Stored data entries
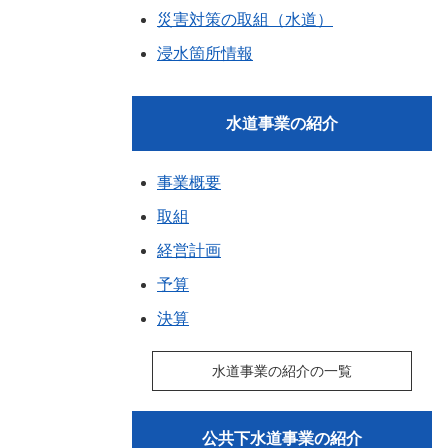
災害対策の取組（水道）
浸水箇所情報
水道事業の紹介
事業概要
取組
経営計画
予算
決算
水道事業の紹介の一覧
公共下水道事業の紹介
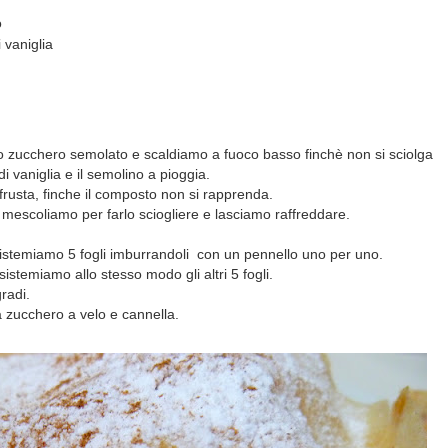
o
 vaniglia
 lo zucchero semolato e scaldiamo a fuoco basso finchè non si sciolga
 vaniglia e il semolino a pioggia.
frusta, finche il composto non si rapprenda.
mescoliamo per farlo sciogliere e lasciamo raffreddare.
istemiamo 5 fogli imburrandoli con un pennello uno per uno.
sistemiamo allo stesso modo gli altri 5 fogli.
radi.
 zucchero a velo e cannella.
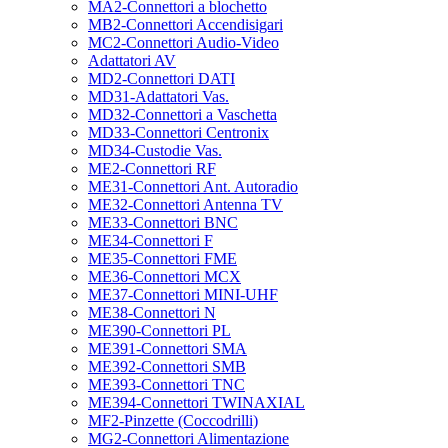
MA2-Connettori a blochetto
MB2-Connettori Accendisigari
MC2-Connettori Audio-Video
Adattatori AV
MD2-Connettori DATI
MD31-Adattatori Vas.
MD32-Connettori a Vaschetta
MD33-Connettori Centronix
MD34-Custodie Vas.
ME2-Connettori RF
ME31-Connettori Ant. Autoradio
ME32-Connettori Antenna TV
ME33-Connettori BNC
ME34-Connettori F
ME35-Connettori FME
ME36-Connettori MCX
ME37-Connettori MINI-UHF
ME38-Connettori N
ME390-Connettori PL
ME391-Connettori SMA
ME392-Connettori SMB
ME393-Connettori TNC
ME394-Connettori TWINAXIAL
MF2-Pinzette (Coccodrilli)
MG2-Connettori Alimentazione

## Problem details
Give the lines of the entries above exactly as they appear, leaving out each picture.

## Exercise response
災害対策の取組（水道）
浸水箇所情報
水道事業の紹介
事業概要
取組
経営計画
予算
決算
水道事業の紹介の一覧
公共下水道事業の紹介
o
 vaniglia
 lo zucchero semolato e scaldiamo a fuoco basso finchè non si sciolga
 vaniglia e il semolino a pioggia.
frusta, finche il composto non si rapprenda.
mescoliamo per farlo sciogliere e lasciamo raffreddare.
istemiamo 5 fogli imburrandoli con un pennello uno per uno.
sistemiamo allo stesso modo gli altri 5 fogli.
radi.
 zucchero a velo e cannella.
MA2-Connettori a blochetto
MB2-Connettori Accendisigari
MC2-Connettori Audio-Video
Adattatori AV
MD2-Connettori DATI
MD31-Adattatori Vas.
MD32-Connettori a Vaschetta
MD33-Connettori Centronix
MD34-Custodie Vas.
ME2-Connettori RF
ME31-Connettori Ant. Autoradio
ME32-Connettori Antenna TV
ME33-Connettori BNC
ME34-Connettori F
ME35-Connettori FME
ME36-Connettori MCX
ME37-Connettori MINI-UHF
ME38-Connettori N
ME390-Connettori PL
ME391-Connettori SMA
ME392-Connettori SMB
ME393-Connettori TNC
ME394-Connettori TWINAXIAL
MF2-Pinzette (Coccodrilli)
MG2-Connettori Alimentazione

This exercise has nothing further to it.